Use replica database for read-only transactions
Some time ago we had a problem with performance caused by generating big reports for users. During one of the firehouse meetings, there was an idea to generate reports from the replica database. We’ve solved the issue differently but the idea got me interested. In this post, I’ll configure spring-boot based application to use the replica database for all read-only transactions.
The problem itself turned out to be relatively easy to fix and resolve. That’s why the idea to route all reads to the slave database has not been implemented (and in this version might’ve caused us more harm than good). But I’ve never done anything like that so I decided to see what can be done and how hard it is when you want to use different database connections for the same persistence unit.
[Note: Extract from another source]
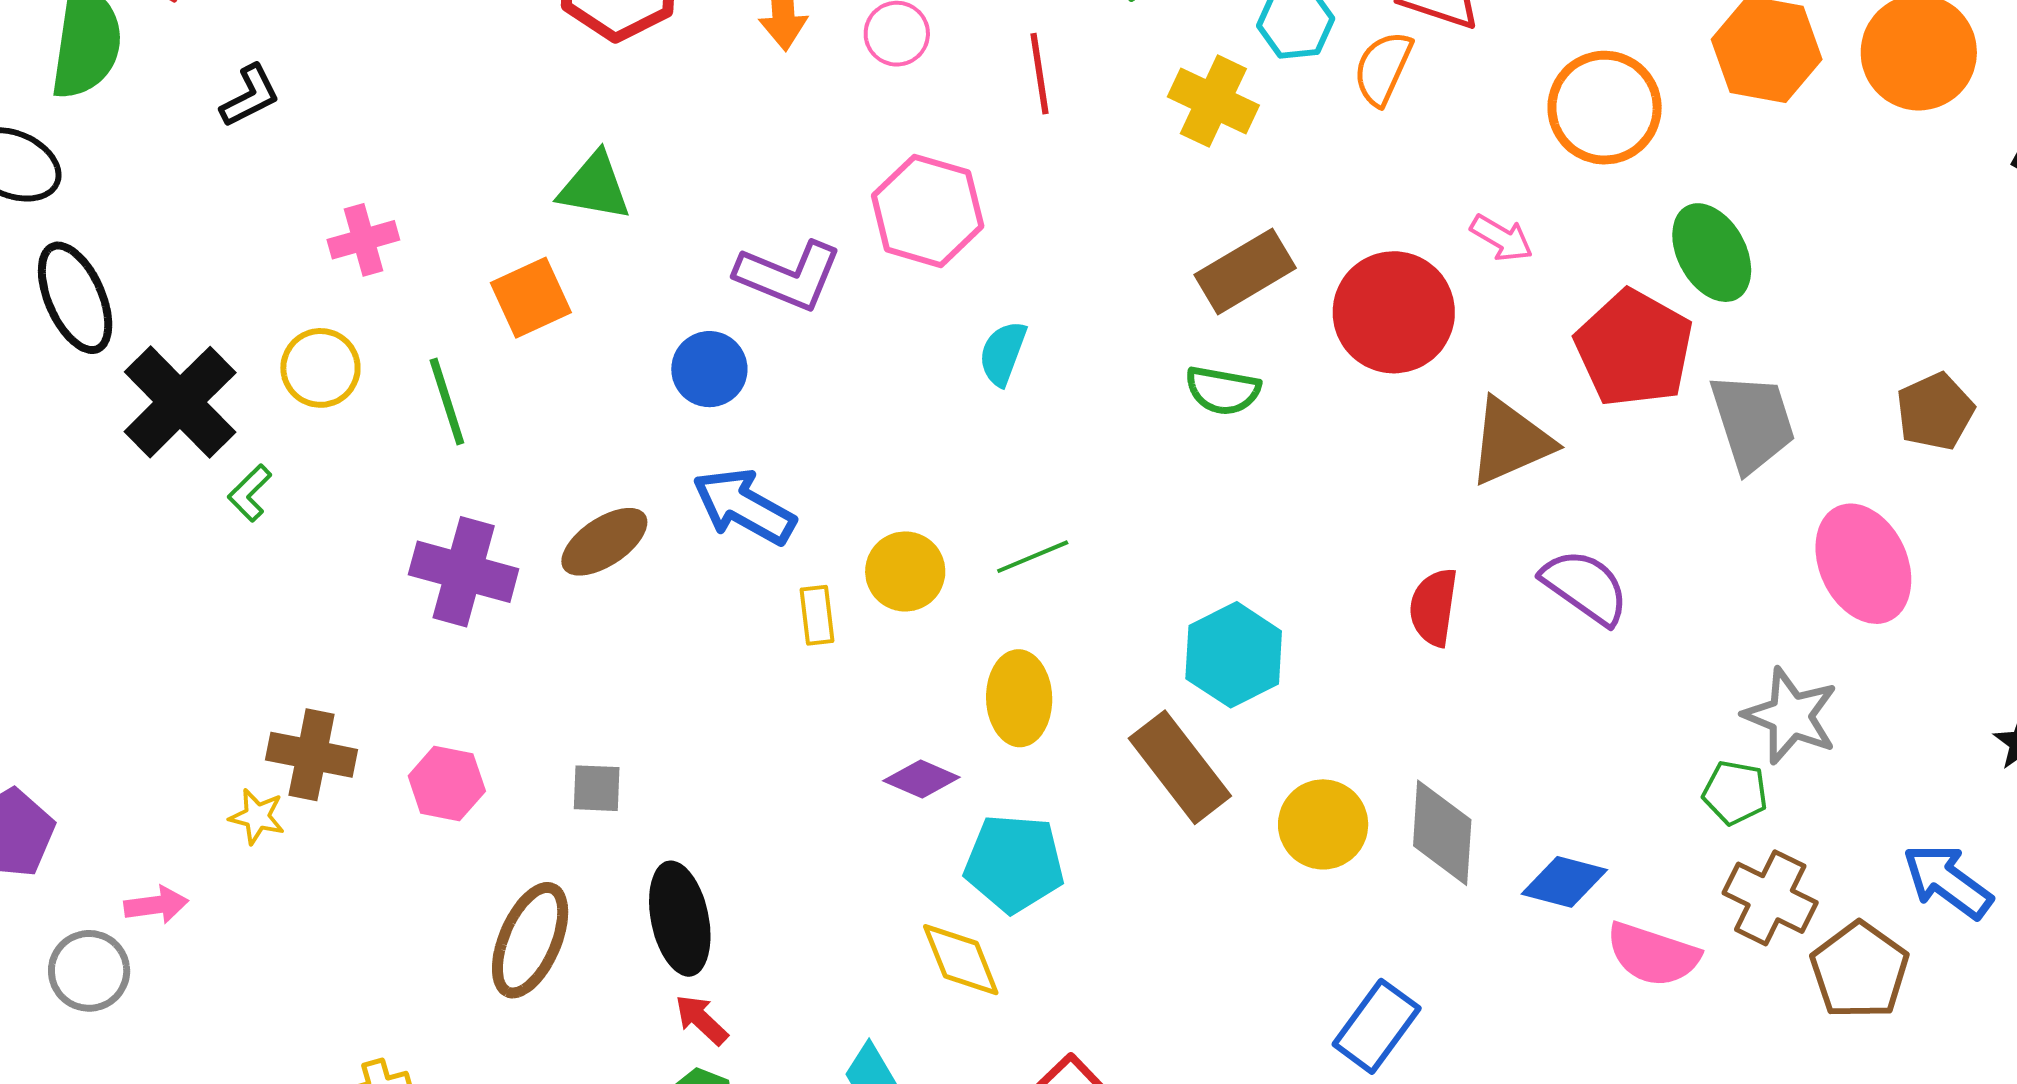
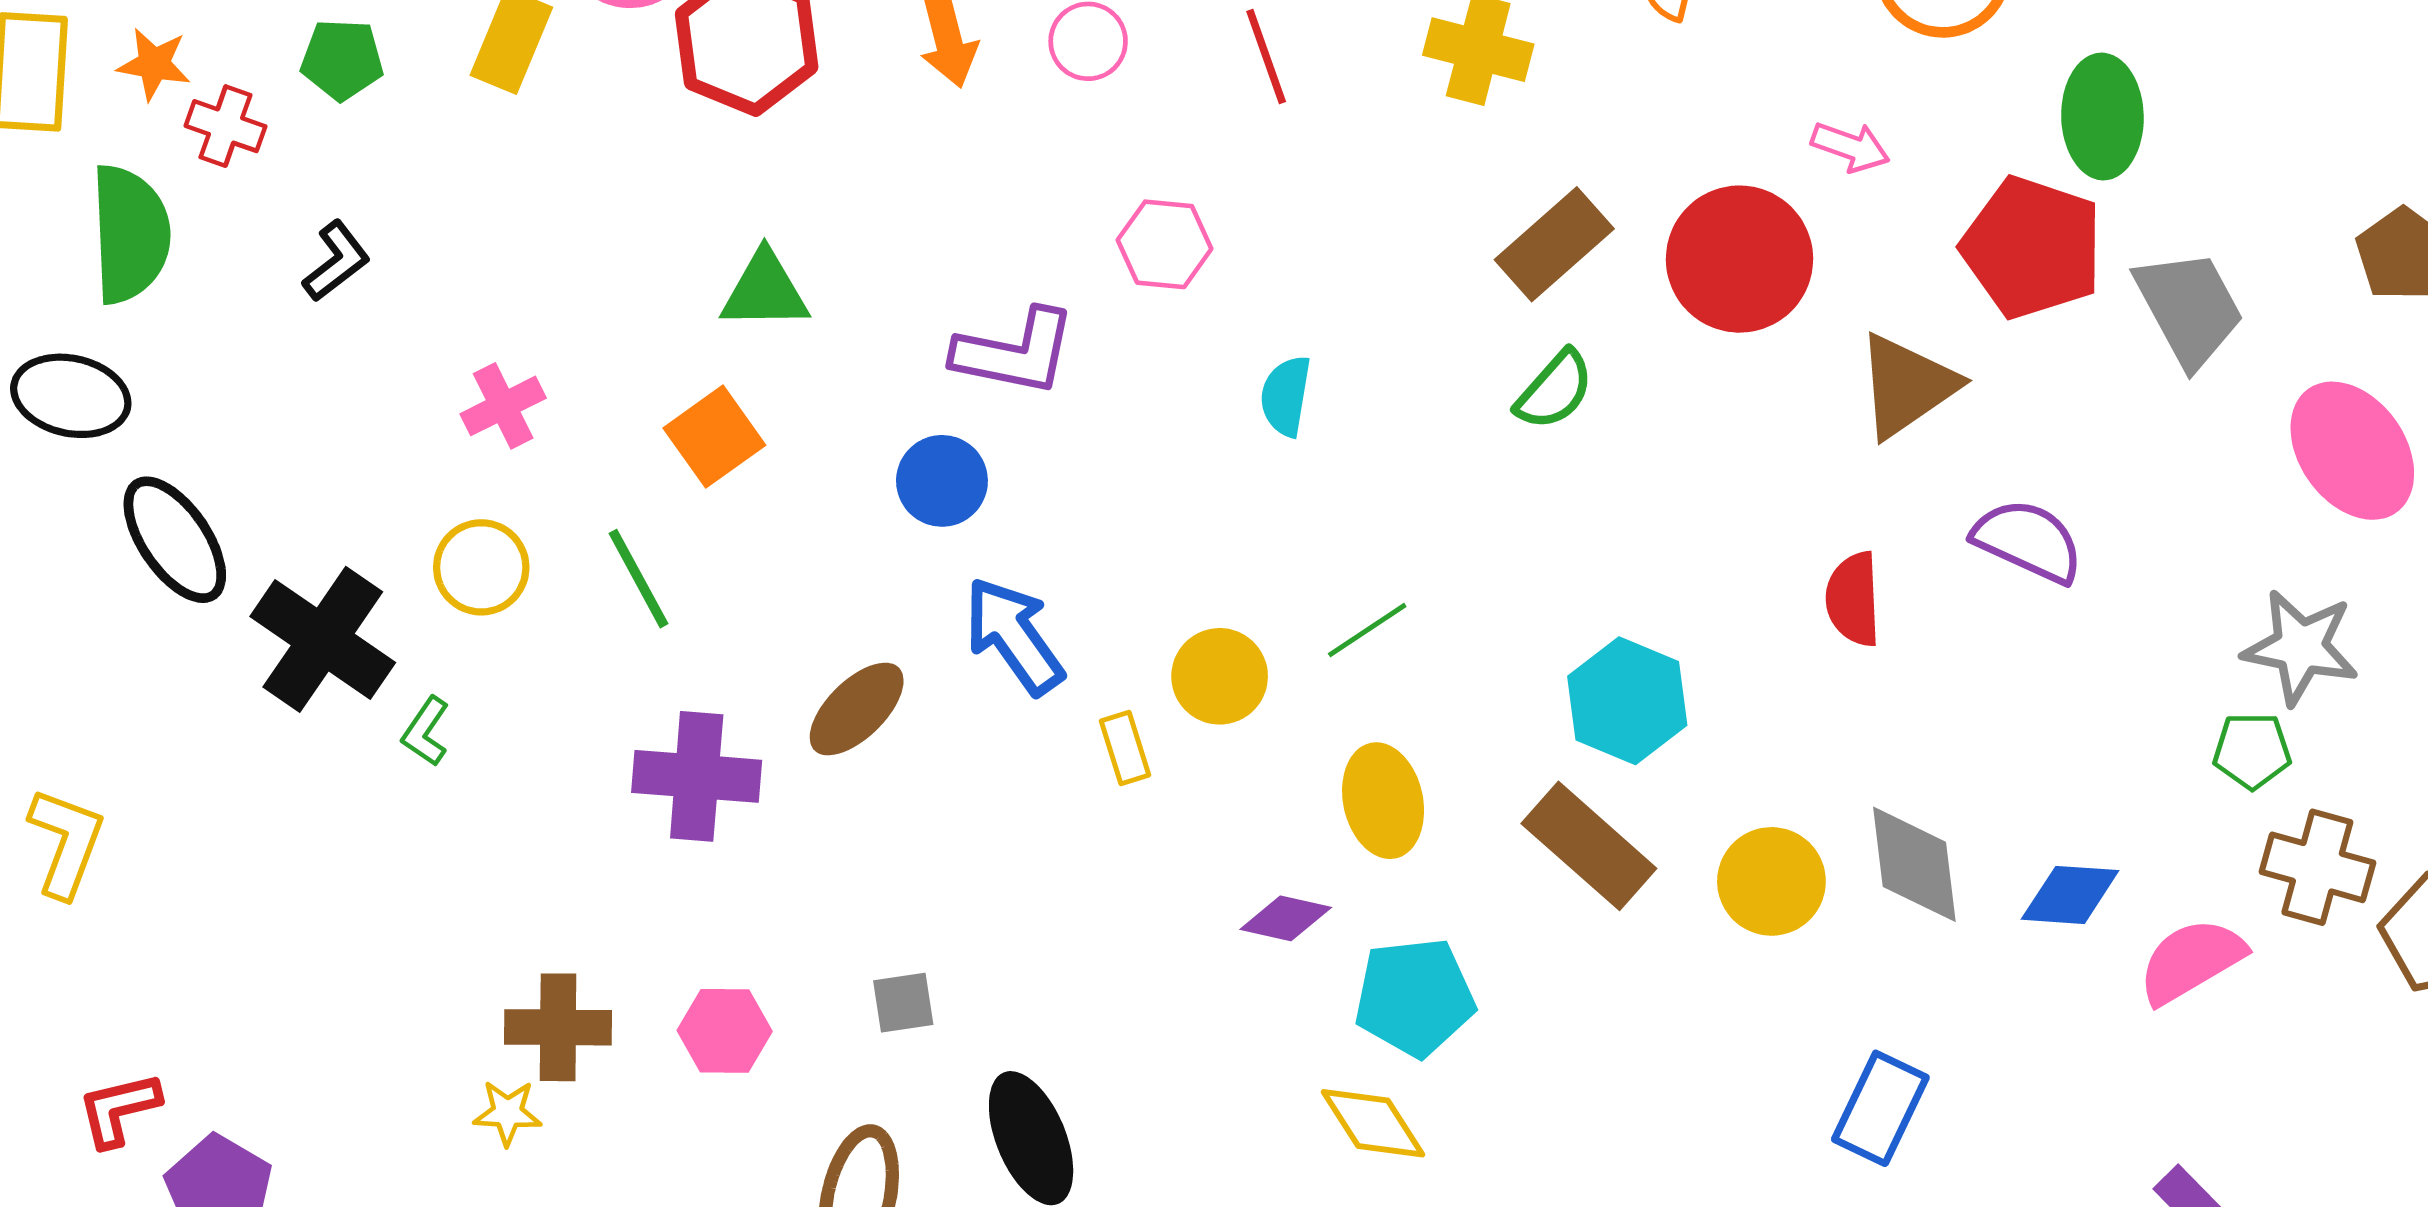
pink hexagon: (928, 211) -> (1165, 244), size x0.7
green ellipse: (1712, 253) -> (2102, 117), turned 38
green semicircle: (1223, 390) -> (1555, 390), turned -48
blue arrow: (744, 507) -> (1014, 636), turned 36
pink semicircle: (1653, 954) -> (2191, 961), turned 142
First things first - the architecture. There is a monolithic application which is not so easy to split and as always there are other business priorities. We have two instances of the database - one master and slave instance as a backup database ready to be used (everything is running on AWS’s RDS) - on the left of the schema. The idea is to write data to the master database as we are doing it right now and when the transaction is read-only execute select query on read replica - right side of the schema.
docker-compose
Before I can even begin I need to set up some testing environment. Here is docker-compose.yaml which will spin two MariaDB instances - one running as master and second as a slave database with replication configured:
version: '3'
services:
maria-master:
image: "mariadb:10.4"
environment:
MYSQL_ROOT_PASSWORD: master
ports:
- 3301:3306
volumes:
- ./docker/master-init/init-scripts:/docker-entrypoint-initdb.d
- ./docker/master-init/cnf:/etc/mysql/conf.d
maria-slave:
image: "mariadb:10.4"
environment:
MYSQL_ROOT_PASSWORD: slave
ports:
- 3302:3306
volumes:
- ./docker/slave-init/cnf:/etc/mysql/conf.d
- ./docker/slave-init/init-scripts:/docker-entrypoint-initdb.d
Replication is configured "just to work" - you probably should not use it as your production replication configuration ;). Details of the configuration of master-replica files can be found in docker-compose.yaml and in folders of GitHub repository.
Application boilerplate
With the hardest part already implemented it’s time to configure the application. Starting from pom.xml I’ve simply used start.spring.io to generate maven project for me :) After that, I’ve added datasource-proxy dependency to log queries with information which database instance has been used to execute SQL. Complete pom.xml is on GitHub.
Application configuration
spring.jpa.hibernate.ddl-auto=none
spring.jpa.generate-ddl=false
spring.jpa.database=mysql
app.datasource.master.jdbcUrl=jdbc:mysql://localhost:3301/sample
app.datasource.master.username=root
app.datasource.master.password=master
app.datasource.master.driverClassName=com.mysql.cj.jdbc.Driver
app.datasource.slave.jdbcUrl=jdbc:mysql://localhost:3302/sample
app.datasource.slave.username=root
app.datasource.slave.password=slave
app.datasource.slave.driverClassName=com.mysql.cj.jdbc.Driver
The only important thing here is that I’ve not used default spring properties as I want to have control over datasource creation.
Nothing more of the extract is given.